## WHAT IS REQUIRED
There is material below. Print exactly the lines starting at the line with "usual restrictions associated" and ending at the line with "the 55% tax", ends included, and no others.

## SUPPLIED ENTRIES

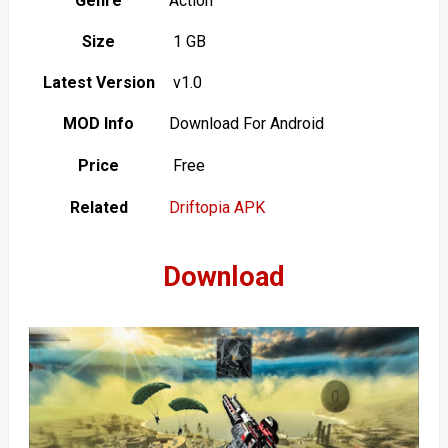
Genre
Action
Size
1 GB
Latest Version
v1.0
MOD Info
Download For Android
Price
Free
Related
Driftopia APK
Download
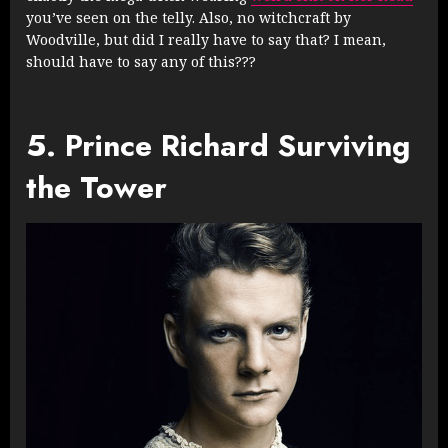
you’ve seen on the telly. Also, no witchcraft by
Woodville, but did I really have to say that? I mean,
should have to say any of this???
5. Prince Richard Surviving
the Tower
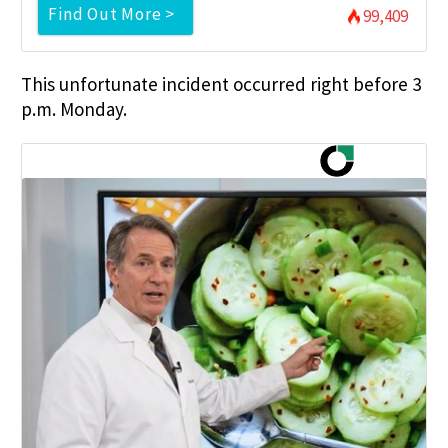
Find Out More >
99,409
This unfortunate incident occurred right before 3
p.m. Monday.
--
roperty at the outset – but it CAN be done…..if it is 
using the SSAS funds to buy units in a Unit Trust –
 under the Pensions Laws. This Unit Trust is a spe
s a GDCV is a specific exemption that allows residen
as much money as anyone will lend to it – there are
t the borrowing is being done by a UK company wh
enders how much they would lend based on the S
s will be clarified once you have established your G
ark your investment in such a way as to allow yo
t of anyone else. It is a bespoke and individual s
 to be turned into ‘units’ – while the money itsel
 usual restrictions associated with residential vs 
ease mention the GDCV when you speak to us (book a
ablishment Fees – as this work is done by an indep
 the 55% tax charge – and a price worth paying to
---
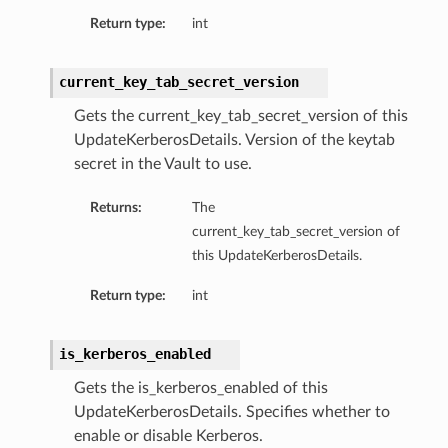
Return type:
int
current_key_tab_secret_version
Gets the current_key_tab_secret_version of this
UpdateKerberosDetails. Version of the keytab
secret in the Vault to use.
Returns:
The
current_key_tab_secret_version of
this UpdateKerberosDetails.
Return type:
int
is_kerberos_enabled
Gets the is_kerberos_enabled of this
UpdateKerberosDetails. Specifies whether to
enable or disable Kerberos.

## EXERCISE OUTPUT
 usual restrictions associated with residential vs 
ease mention the GDCV when you speak to us (book a
ablishment Fees – as this work is done by an indep
 the 55% tax charge – and a price worth paying to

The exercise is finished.